Aren’t we all called to say ‘yes’ when invited again and again to be more than the sum of our fears and our stutterings?”

And I nod slowly, with my own sorrow, with my own recognition of how hard it is to say that yes, to really believe that it is not all dependent on my self-generated efforts at goodness, or lost in my mishaps.

 

[You have heard it said that there is none good but one, that is, God. Why do you call me good?]

 

It is good, this sharing, this open acknowledgement of wrestling with our yeses, of dousing burning bushes, of tempering passions,

I say, “I have been angry. I do not know how to pray my way out of my anger.”

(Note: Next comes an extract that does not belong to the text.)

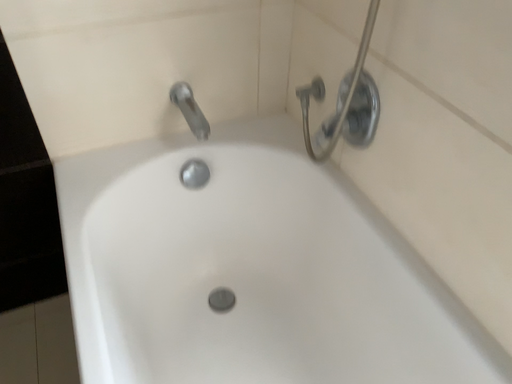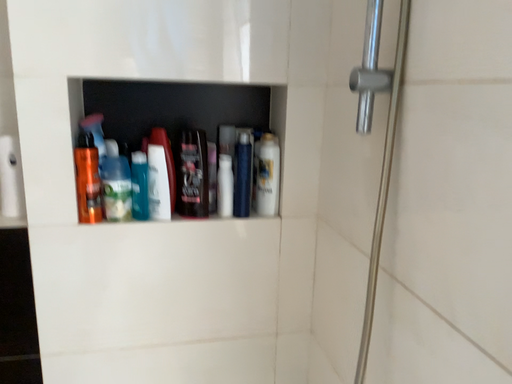 Question: How did the camera likely rotate when shooting the video?

Choices:
 (A) rotated right
 (B) rotated left

Answer: (B)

I say, “I am afraid of it spreading like illness.”

I say, “I fail God with my anger.”

I say, “Is this a way of saying no to God?”

 

He looks at me.

He listens to the fractured story of this one who houses God.

We are quiet in our confessions.

 

[You have heard it said that Spirit itself makes intercession for us with groanings which cannot be uttered.]

 

He says, “Do not be quick to judge the anger.”

He says, ‘Be compassionate with it.”

He says, “Explore it. Look behind it and within it. First.”

 

Maybe this is an invitation.

I want to stutter yes.

 

We sit exposed,

grateful, humbled, present.

 

We dwell on this engaging with God.

On Living with Longing

Longing

I am cohabitating with Longing. I refuse to commit long-term. Secretly I am hoping to soon bump into the real thing.

And when I do I’ll come home, swing open the door of my house and declare loudly, “It’s over. It’s not me. It’s you.”

But until then I can’t quite let go of what I have- this longing that drapes itself confidently across my four-poster bed, my antique purple couch, my stitched up mending heart.

She is supple and strong but stretches out lazily as if every month is June.

I watch her.

I take her in, every slight movement that threatens to edge me out,

to push me beyond my repeatedly demarcated lines of what’s acceptable.

Longing can be horrid with boundaries.

It is odd but her presence reminds me to keep alert and open. To pay attention.

She leaves her things carelessly around the house.

The open journal.

The teasing scarf.

The more she takes over the clearer I am on what I work towards, pray towards, love towards.

And there is really a lot to be said for learning to live with her,

for a willingness to tolerate the discomfort, the lazy forcefulness of her.

There is a lot to be said for choosing to share my life space with her

without yet feeling the need to make peace.